Sahte doktorun oyununa Ceran ailesi dışında bazı bürokratlar da alet oldu. Hem sağlıklarından hem paralarından olan mağdurların, savcılığa başvurarak şikayet dilekçesi verdikleri öğrenildi.

“BEN ÇOCUĞU İYİ EDERİM”

Anne Nazan Ceran, “Bundan iki yıl önceydi. Bir akraba vasıtasıyla bu şahısla tanıştık. Geldi, Emirhan’a baktı, ‘Ben bu çocuğu iyi ederim, 7 yaşındaki haline döner’ dedi. Emirhan epilepsi hastası yani zihinsel gerilik. ‘Tedavi ederim, kendini gezdirip dolaştırıp bakacak duruma gelir’ dedi. Ben de çok umutlandım. Umut dünyası sonuçta. 39 bin liraya anlaşma yaptık. İlaçlara başladık. Bu arada doktorun vermiş olduğu, kullandığı epilepsi ilaçlarını kesti. Kendi ilaçlarını başlattı bize. Başladıktan 15 gün sonra Emirhan çok ağır nöbetler geçirmeye başladı. Ben telefon ettim çok korktum. O da bunların normal belirtiler olduğunu söyledi. Vücuttaki biriken kimyasal ilaçları attığı için bunlar normal, dedi” diye konuştu.

“BİR YIL OLMADAN 180 BİN LİRALIK ZARARIMIZ VAR”

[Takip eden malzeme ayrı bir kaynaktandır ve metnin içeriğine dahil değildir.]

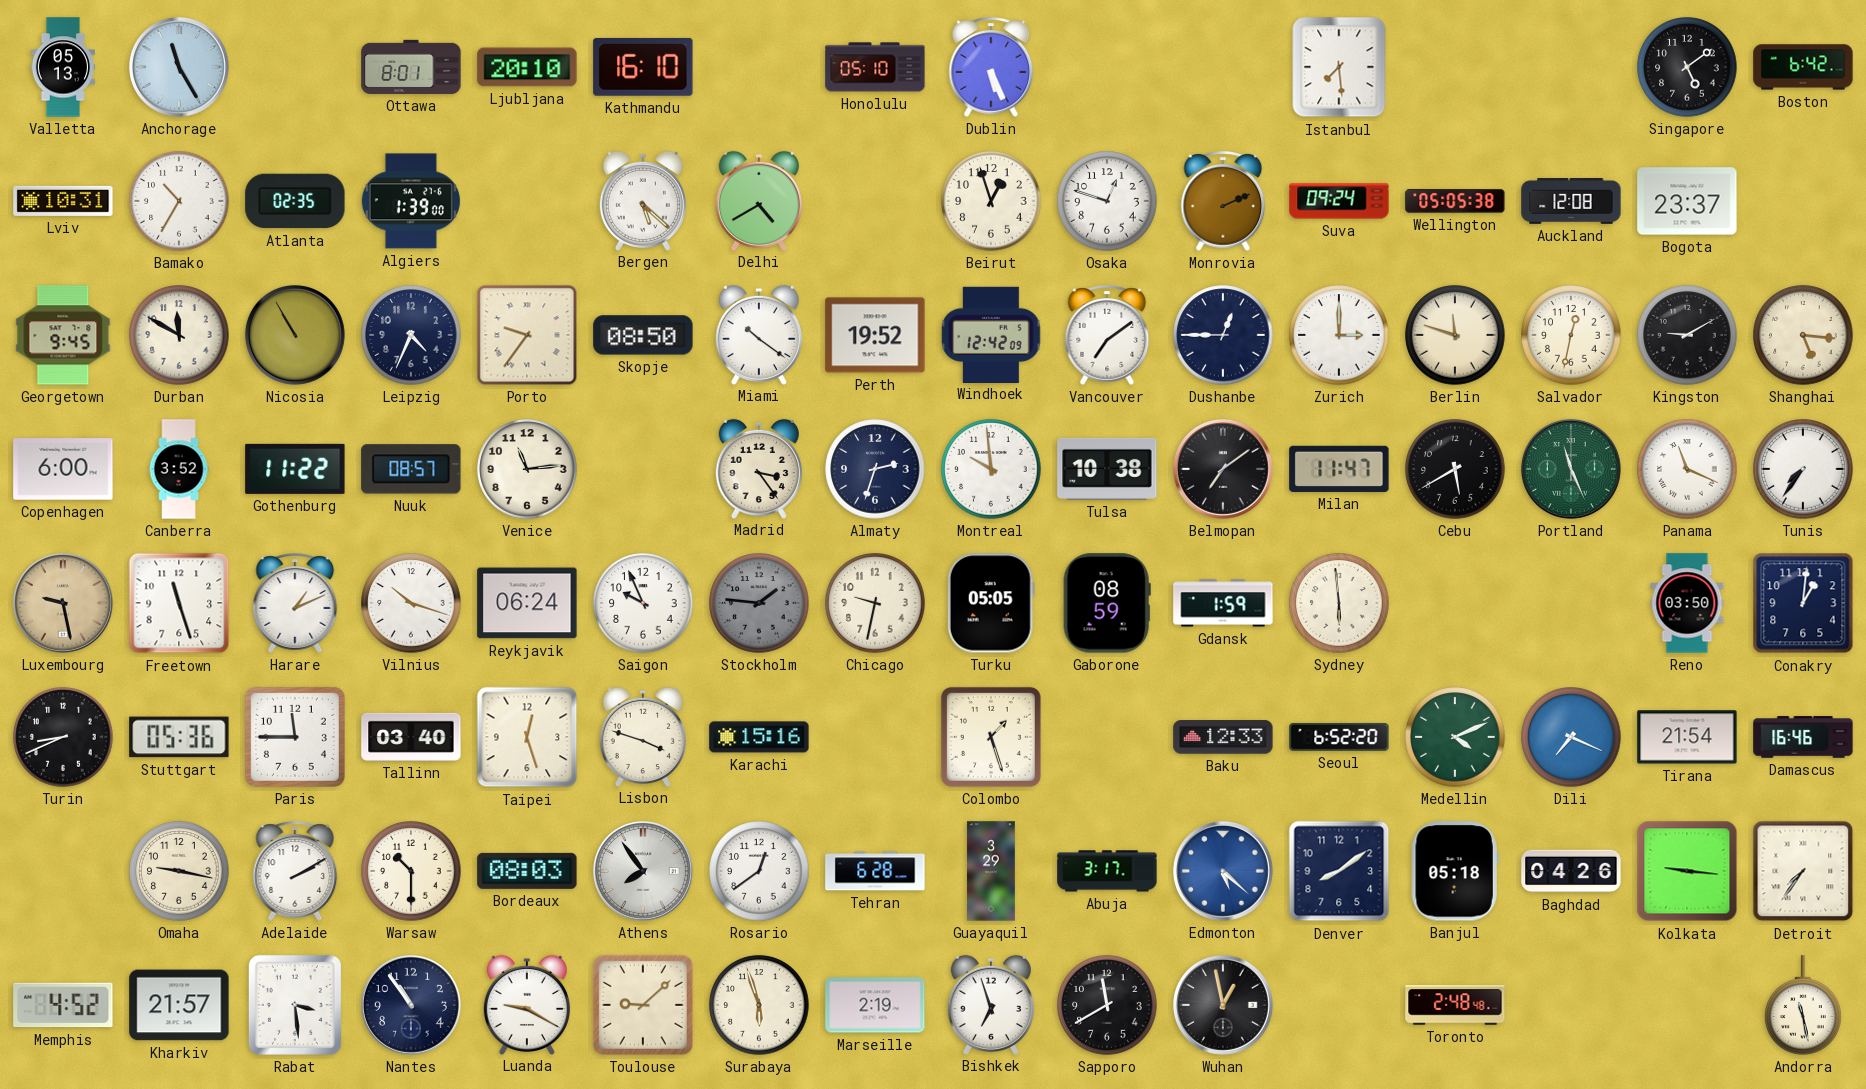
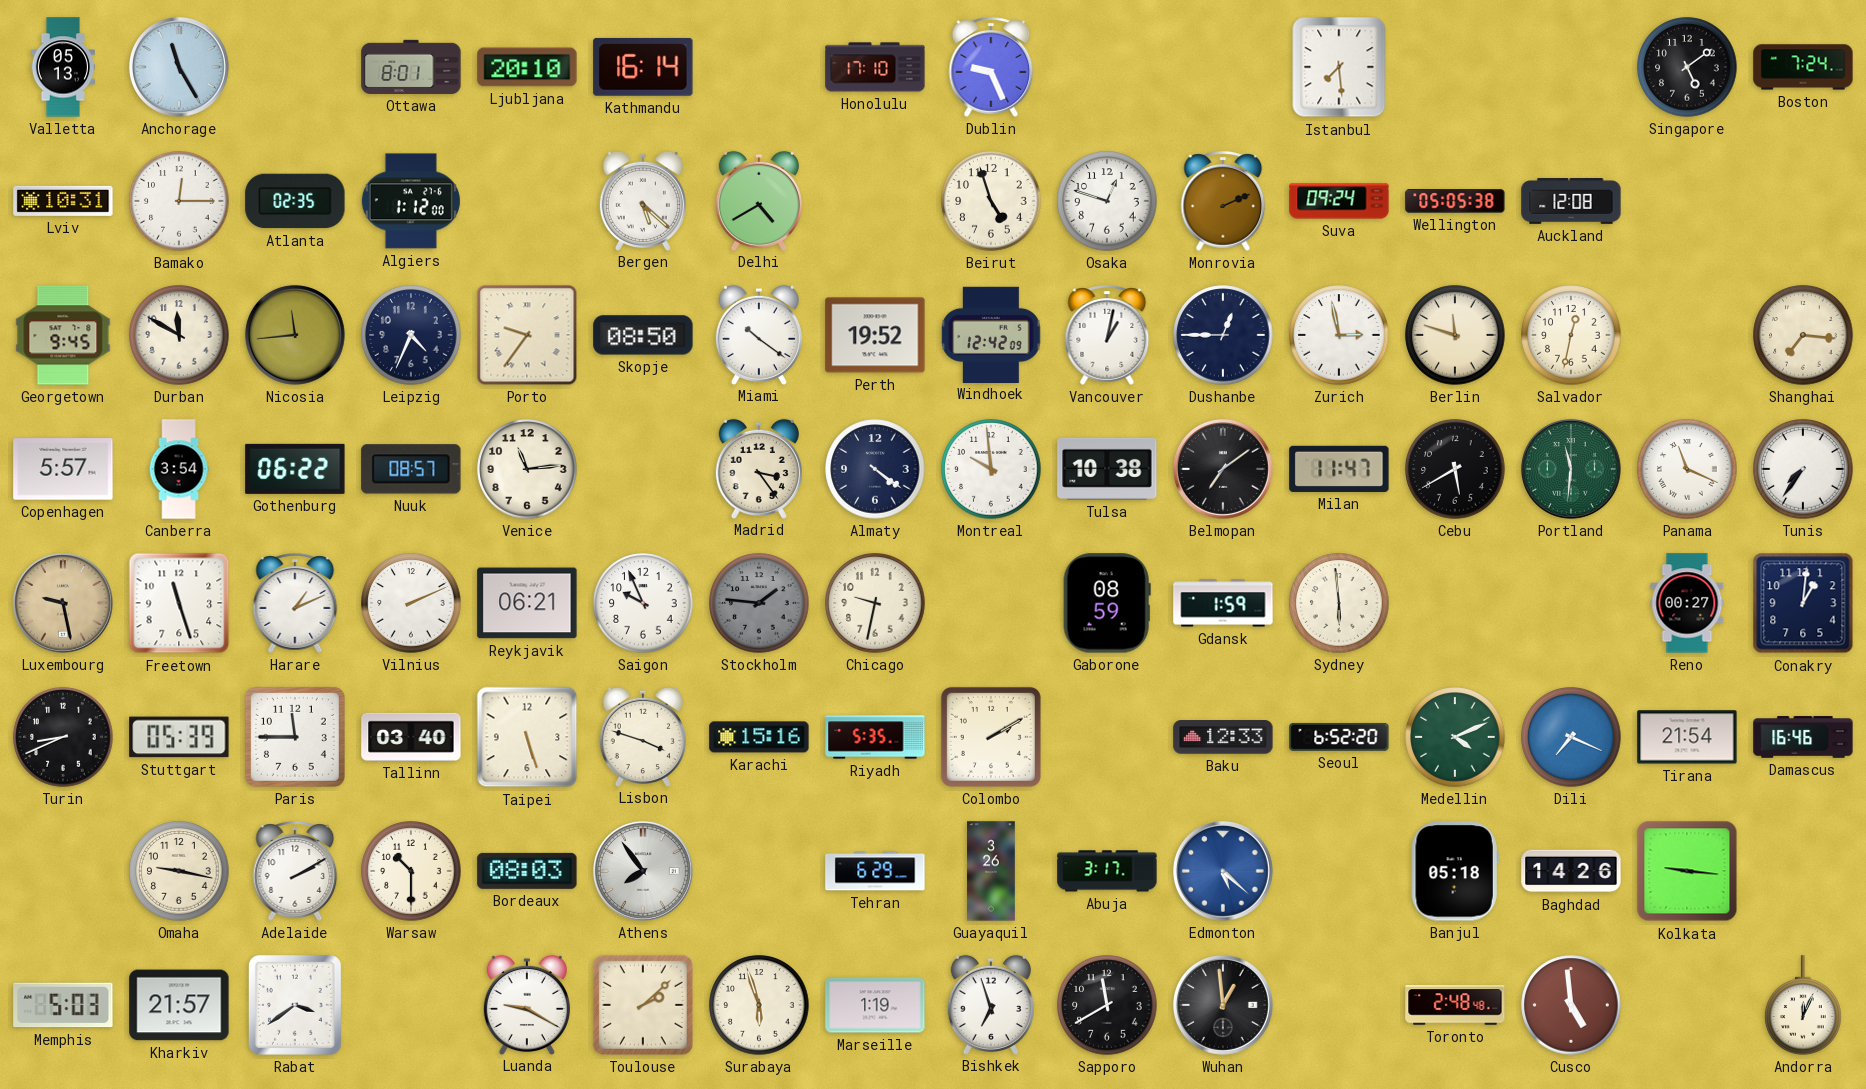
Kathmandu: 16:10 -> 16:14
Honolulu: 05:10 -> 17:10
Dublin: 5:26 -> 9:26
Boston: 6:42 -> 7:24
Bamako: 10:35 -> 12:15
Algiers: 1:39 -> 1:12
Beirut: 12:57 -> 4:57
Bogota: 23:37 -> none
Nicosia: 10:55 -> 11:44
Vancouver: 7:09 -> 1:02
Zurich: 3:00 -> 2:58
Kingston: 9:10 -> none
Shanghai: 5:16 -> 7:16
Copenhagen: 6:00 -> 5:57
Canberra: 3:52 -> 3:54
Gothenburg: 11:22 -> 06:22
Almaty: 2:33 -> 4:21
Portland: 11:26 -> 11:31
Vilnius: 10:18 -> 2:11
Reykjavik: 06:24 -> 06:21
Turku: 05:05 -> none
Reno: 03:50 -> 00:27
Stuttgart: 05:36 -> 05:39
Taipei: 12:27 -> 5:27
Riyadh: none -> 5:35
Colombo: 1:27 -> 2:10
Rosario: 12:39 -> none
Tehran: 6:28 -> 6:29
Guayaquil: 3:29 -> 3:26
Denver: 8:09 -> none
Baghdad: 04:26 -> 14:26
Detroit: 7:36 -> none
Memphis: 4:52 -> 5:03
Rabat: 3:29 -> 3:39
Nantes: 10:54 -> none
Toulouse: 9:08 -> 2:08
Marseille: 2:19 -> 1:19
Wuhan: 12:58 -> 12:59
Cusco: none -> 4:59
Andorra: 11:28 -> 12:04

Nazan Ceran şöyle devam etti:

“Ondan sonra sürekli para istemeye başladı. Bize, ‘Askeri bir laboratuvara giriyorum oraya girerken para ödemem gerekiyor ki ben size ilaç yapıp getireyim’ diyordu. İlaçlar hep geceleri geliyordu. Geç saatlerde para almaya geliyordu. Böyle böyle ilerledi. Bir yıl olmadan bizi bıraktı zaten. O arada 180 bin lira para ödedik. İlaçları pet şişelerde, kavanozlarda öyle şeylerde getiriyordu. Hap değil sıvı şurup şeklindeydi. Çoğu zaman telefonuna ulaşamıyordum zaten. O yüzden de çok mağduruz hem maddi hem manevi çok sıkıntılar yaşadık. Denize düştük yılana sarıldık. Evladım iyi olsun istedim bir şeyler yapmak istedim. Sonucu böyle olunca çok üzüldüm. Benim istediğim hiç kimse kanmasın böyle şarlatanlara. Bir yıl olmadan 180 bin liralık zararımız vardı. İletişimi biz kesmedik o bizimle kesti. O bizi bıraktı. Çok fazla telefonu vardı beyefendinin zaten hiçbirinden ulaşamıyordum. En son aradım hiç ulaşılamaz oldu bir daha da dönmedi bana.”

“YASAL BELGE YOK”

Ellerinde hiçbir belge olmadığı için yasal süreç başlatamadıklarını ifade eden Nazan Ceran, “Yasal bir sürece başvurmadık. Çünkü kanıtlayabileceğimiz hiçbir şey yok elimizde. Yani yasal bir evrak yok. Ben çok düşünüyorum ama ilaçlarda da elimizde kalan bir şey olmadı. Hiçbir şey yok ne ilaç faturası ne başka bir şey yazılı hiçbir şeyimiz yok. Mesajlarımız vardı sadece mesajlarımız vardı onları da sildim” dedi.

Baba Nurettin Ceran ise, “Bu olay son olmayacak illaki bunun devamı gelecek Mehmet olacak Hasan olacak Hüseyin olacak bu tür insanlar çıkacak devamlı. Lütfen seyreden insanlara söylüyorum, başında bu tür hastalık olan insanlara söylüyorum, önce Allah’a güvensinler. Her şeyi tıptan beklemesinler her şeyi devletten de beklemesinler. Okusunlar araştırsınlar. Süreci yargıya taşıyamadık çünkü her şey gayri resmi gerçekleşti” şeklinde konuştu.